Exercise description
Would you repeat the listing exactly, without any of its images?

Supplied data
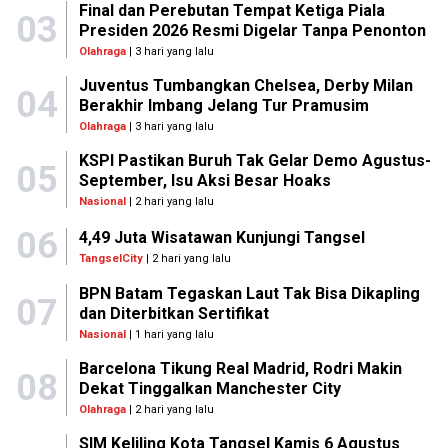
Final dan Perebutan Tempat Ketiga Piala
03
Presiden 2026 Resmi Digelar Tanpa Penonton
Olahraga
| 3 hari yang lalu
Juventus Tumbangkan Chelsea, Derby Milan
04
Berakhir Imbang Jelang Tur Pramusim
Olahraga
| 3 hari yang lalu
KSPI Pastikan Buruh Tak Gelar Demo Agustus-
05
September, Isu Aksi Besar Hoaks
Nasional
| 2 hari yang lalu
06
4,49 Juta Wisatawan Kunjungi Tangsel
TangselCity
| 2 hari yang lalu
BPN Batam Tegaskan Laut Tak Bisa Dikapling
07
dan Diterbitkan Sertifikat
Nasional
| 1 hari yang lalu
Barcelona Tikung Real Madrid, Rodri Makin
08
Dekat Tinggalkan Manchester City
Olahraga
| 2 hari yang lalu
SIM Keliling Kota Tangsel Kamis 6 Agustus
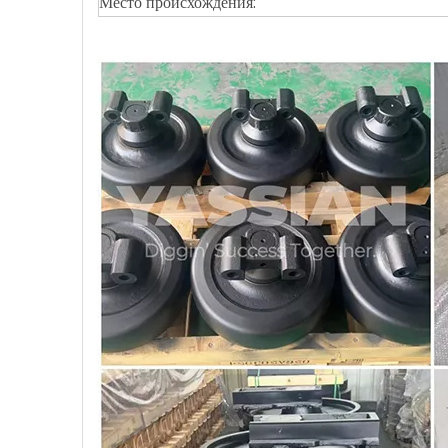
Место происхождения:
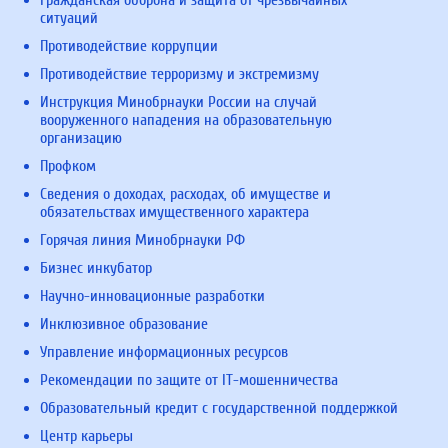
Гражданская оборона и защита от чрезвычайных
ситуаций
Противодействие коррупции
Противодействие терроризму и экстремизму
Инструкция Минобрнауки России на случай
вооруженного нападения на образовательную
организацию
Профком
Сведения о доходах, расходах, об имуществе и
обязательствах имущественного характера
Горячая линия Минобрнауки РФ
Бизнес инкубатор
Научно-инновационные разработки
Инклюзивное образование
Управление информационных ресурсов
Рекомендации по защите от IT-мошенничества
Образовательный кредит с государственной поддержкой
Центр карьеры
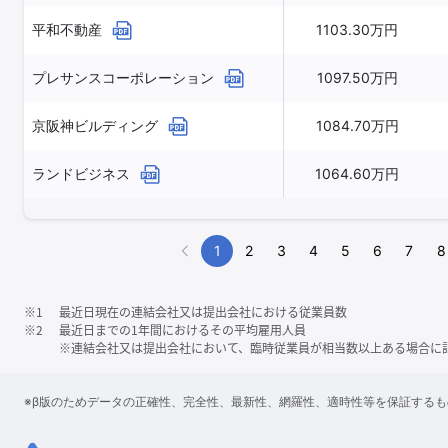
平和不動産
1103.30万円
プレサンスコーポレーション
1097.50万円
京阪神ビルディング
1084.70万円
ランドビジネス
1064.60万円
1
2
3
4
5
6
7
8
※1
最近日現在の連結会社又は提出会社における従業員数
※2
最近日までの1年間におけるその平均雇用人員
※連結会社又は提出会社において、臨時従業員が相当数以上ある場合に
※β版のためデータの正確性、完全性、最新性、網羅性、適時性等を保証する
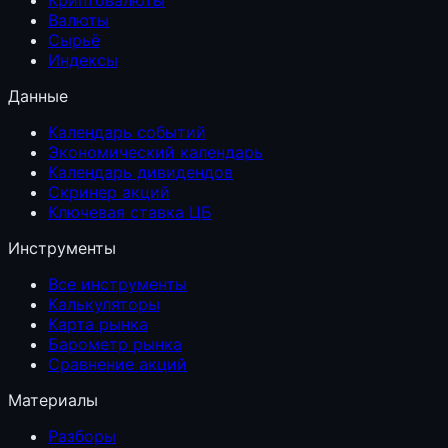
Валюты
Сырьё
Индексы
Данные
Календарь событий
Экономический календарь
Календарь дивидендов
Скринер акций
Ключевая ставка ЦБ
Инструменты
Все инструменты
Калькуляторы
Карта рынка
Барометр рынка
Сравнение акций
Материалы
Разборы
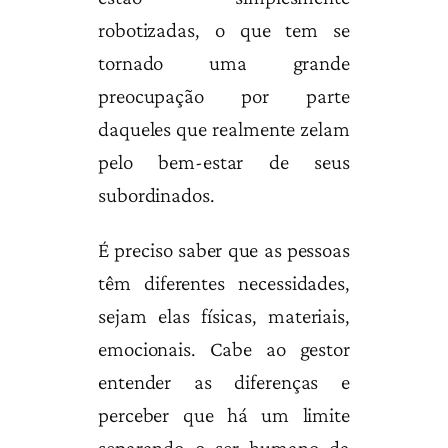
robotizadas, o que tem se
tornado uma grande
preocupação por parte
daqueles que realmente zelam
pelo bem-estar de seus
subordinados.
É preciso saber que as pessoas
têm diferentes necessidades,
sejam elas físicas, materiais,
emocionais. Cabe ao gestor
entender as diferenças e
perceber que há um limite
separando o ser humano da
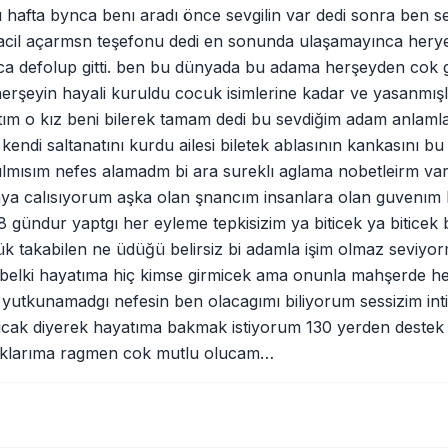
ı hafta bynca benı aradı önce sevgilin var dedi sonra ben s
 acil açarmsn teşefonu dedi en sonunda ulaşamayınca hery
nca defolup gitti. ben bu dünyada bu adama herşeyden cok
herşeyin hayali kuruldu cocuk isimlerine kadar ve yasanmışl
stım o kız beni bilerek tamam dedi bu sevdiğim adam anlam
k kendi saltanatını kurdu ailesi biletek ablasının kankasını b
lmısım nefes alamadm bi ara sureklı aglama nobetleirm var
ya calısıyorum aşka olan şnancım insanlara olan guvenım her
 gündur yaptgı her eyleme tepkisizim ya biticek ya biticek b
 takabilen ne üdüğü belirsiz bi adamla işim olmaz seviyo
belki hayatıma hiç kimse girmicek ama onunla mahşerde hel
 yutkunamadgı nefesin ben olacagımı biliyorum sessizim in
sıcak diyerek hayatıma bakmak istiyorum 130 yerden destek
ıklarıma ragmen cok mutlu olucam…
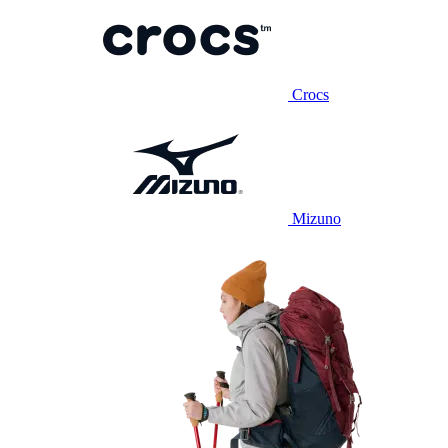
Crocs
Mizuno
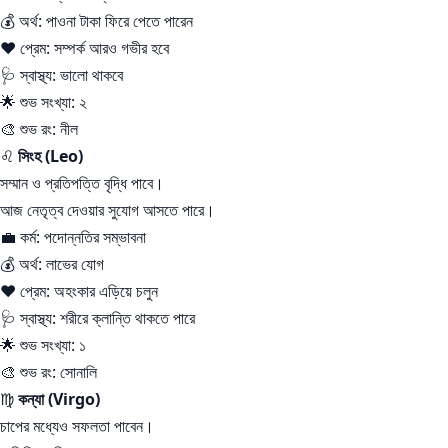
💰 অর্থ: পাওনা টাকা ফিরে পেতে পারেন
❤️ প্রেম: সম্পর্ক আরও গভীর হবে
🩺 স্বাস্থ্য: ভালো থাকবে
🌟 শুভ সংখ্যা: ২
🎨 শুভ রং: নীল
♌
সিংহ (Leo)
সম্মান ও প্রতিপত্তি বৃদ্ধি পাবে।
আজ নেতৃত্ব দেওয়ার সুযোগ আসতে পারে।
💼 কর্ম: পদোন্নতির সম্ভাবনা
💰 অর্থ: লাভের যোগ
❤️ প্রেম: অহংকার এড়িয়ে চলুন
🩺 স্বাস্থ্য: শরীরে ক্লান্তি থাকতে পারে
🌟 শুভ সংখ্যা: ১
🎨 শুভ রং: সোনালি
♍
কন্যা (Virgo)
চাপের মধ্যেও সফলতা পাবেন।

Response area
Final dan Perebutan Tempat Ketiga Piala
03
Presiden 2026 Resmi Digelar Tanpa Penonton
Olahraga
| 3 hari yang lalu
Juventus Tumbangkan Chelsea, Derby Milan
04
Berakhir Imbang Jelang Tur Pramusim
Olahraga
| 3 hari yang lalu
KSPI Pastikan Buruh Tak Gelar Demo Agustus-
05
September, Isu Aksi Besar Hoaks
Nasional
| 2 hari yang lalu
06
4,49 Juta Wisatawan Kunjungi Tangsel
TangselCity
| 2 hari yang lalu
BPN Batam Tegaskan Laut Tak Bisa Dikapling
07
dan Diterbitkan Sertifikat
Nasional
| 1 hari yang lalu
Barcelona Tikung Real Madrid, Rodri Makin
08
Dekat Tinggalkan Manchester City
Olahraga
| 2 hari yang lalu
SIM Keliling Kota Tangsel Kamis 6 Agustus
Место происхождения:
Гражданская оборона и защита от чрезвычайных
ситуаций
Противодействие коррупции
Противодействие терроризму и экстремизму
Инструкция Минобрнауки России на случай
вооруженного нападения на образовательную
организацию
Профком
Сведения о доходах, расходах, об имуществе и
обязательствах имущественного характера
Горячая линия Минобрнауки РФ
Бизнес инкубатор
Научно-инновационные разработки
Инклюзивное образование
Управление информационных ресурсов
Рекомендации по защите от IT-мошенничества
Образовательный кредит с государственной поддержкой
Центр карьеры
平和不動産
1103.30万円
プレサンスコーポレーション
1097.50万円
京阪神ビルディング
1084.70万円
ランドビジネス
1064.60万円
1
2
3
4
5
6
7
8
※1
最近日現在の連結会社又は提出会社における従業員数
※2
最近日までの1年間におけるその平均雇用人員
※連結会社又は提出会社において、臨時従業員が相当数以上ある場合に
※β版のためデータの正確性、完全性、最新性、網羅性、適時性等を保証する
Валюты
Сырьё
Индексы
Данные
Календарь событий
Экономический календарь
Календарь дивидендов
Скринер акций
Ключевая ставка ЦБ
Инструменты
Все инструменты
Калькуляторы
Карта рынка
Барометр рынка
Сравнение акций
Материалы
Разборы
robotizadas, o que tem se
tornado uma grande
preocupação por parte
daqueles que realmente zelam
pelo bem-estar de seus
subordinados.
É preciso saber que as pessoas
têm diferentes necessidades,
sejam elas físicas, materiais,
emocionais. Cabe ao gestor
entender as diferenças e
perceber que há um limite
separando o ser humano da
ı hafta bynca benı aradı önce sevgilin var dedi sonra ben s
 acil açarmsn teşefonu dedi en sonunda ulaşamayınca hery
nca defolup gitti. ben bu dünyada bu adama herşeyden cok
herşeyin hayali kuruldu cocuk isimlerine kadar ve yasanmışl
stım o kız beni bilerek tamam dedi bu sevdiğim adam anlam
k kendi saltanatını kurdu ailesi biletek ablasının kankasını b
lmısım nefes alamadm bi ara sureklı aglama nobetleirm var
ya calısıyorum aşka olan şnancım insanlara olan guvenım her
 gündur yaptgı her eyleme tepkisizim ya biticek ya biticek b
 takabilen ne üdüğü belirsiz bi adamla işim olmaz seviyo
belki hayatıma hiç kimse girmicek ama onunla mahşerde hel
 yutkunamadgı nefesin ben olacagımı biliyorum sessizim in
sıcak diyerek hayatıma bakmak istiyorum 130 yerden destek
ıklarıma ragmen cok mutlu olucam…
Crocs
Mizuno
💰 অর্থ: পাওনা টাকা ফিরে পেতে পারেন
❤️ প্রেম: সম্পর্ক আরও গভীর হবে
🩺 স্বাস্থ্য: ভালো থাকবে
🌟 শুভ সংখ্যা: ২
🎨 শুভ রং: নীল
♌
সিংহ (Leo)
সম্মান ও প্রতিপত্তি বৃদ্ধি পাবে।
আজ নেতৃত্ব দেওয়ার সুযোগ আসতে পারে।
💼 কর্ম: পদোন্নতির সম্ভাবনা
💰 অর্থ: লাভের যোগ
❤️ প্রেম: অহংকার এড়িয়ে চলুন
🩺 স্বাস্থ্য: শরীরে ক্লান্তি থাকতে পারে
🌟 শুভ সংখ্যা: ১
🎨 শুভ রং: সোনালি
♍
কন্যা (Virgo)
চাপের মধ্যেও সফলতা পাবেন।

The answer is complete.